[Supplied data — start]

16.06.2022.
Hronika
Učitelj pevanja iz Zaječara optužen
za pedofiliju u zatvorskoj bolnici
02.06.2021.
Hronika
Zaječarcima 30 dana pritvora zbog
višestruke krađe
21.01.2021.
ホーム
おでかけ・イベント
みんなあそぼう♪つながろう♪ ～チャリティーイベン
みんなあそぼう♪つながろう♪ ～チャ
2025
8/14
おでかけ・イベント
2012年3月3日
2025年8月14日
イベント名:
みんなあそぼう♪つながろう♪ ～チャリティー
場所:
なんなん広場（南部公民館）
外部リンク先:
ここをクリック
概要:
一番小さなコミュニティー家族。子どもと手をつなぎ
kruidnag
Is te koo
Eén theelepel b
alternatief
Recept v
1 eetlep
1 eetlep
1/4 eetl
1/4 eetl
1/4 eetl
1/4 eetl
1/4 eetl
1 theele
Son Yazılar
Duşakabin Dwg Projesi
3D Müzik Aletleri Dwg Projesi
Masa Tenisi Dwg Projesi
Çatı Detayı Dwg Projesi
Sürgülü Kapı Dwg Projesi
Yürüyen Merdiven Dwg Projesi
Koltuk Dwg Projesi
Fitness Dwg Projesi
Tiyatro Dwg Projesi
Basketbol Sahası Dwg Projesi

[Supplied data — finish]

*Work to complete:* Using the exact wording, repeat all the entries.

*Solution below:*
16.06.2022.
Hronika
Učitelj pevanja iz Zaječara optužen
za pedofiliju u zatvorskoj bolnici
02.06.2021.
Hronika
Zaječarcima 30 dana pritvora zbog
višestruke krađe
21.01.2021.
ホーム
おでかけ・イベント
みんなあそぼう♪つながろう♪ ～チャリティーイベン
みんなあそぼう♪つながろう♪ ～チャ
2025
8/14
おでかけ・イベント
2012年3月3日
2025年8月14日
イベント名:
みんなあそぼう♪つながろう♪ ～チャリティー
場所:
なんなん広場（南部公民館）
外部リンク先:
ここをクリック
概要:
一番小さなコミュニティー家族。子どもと手をつなぎ
kruidnag
Is te koo
Eén theelepel b
alternatief
Recept v
1 eetlep
1 eetlep
1/4 eetl
1/4 eetl
1/4 eetl
1/4 eetl
1/4 eetl
1 theele
Son Yazılar
Duşakabin Dwg Projesi
3D Müzik Aletleri Dwg Projesi
Masa Tenisi Dwg Projesi
Çatı Detayı Dwg Projesi
Sürgülü Kapı Dwg Projesi
Yürüyen Merdiven Dwg Projesi
Koltuk Dwg Projesi
Fitness Dwg Projesi
Tiyatro Dwg Projesi
Basketbol Sahası Dwg Projesi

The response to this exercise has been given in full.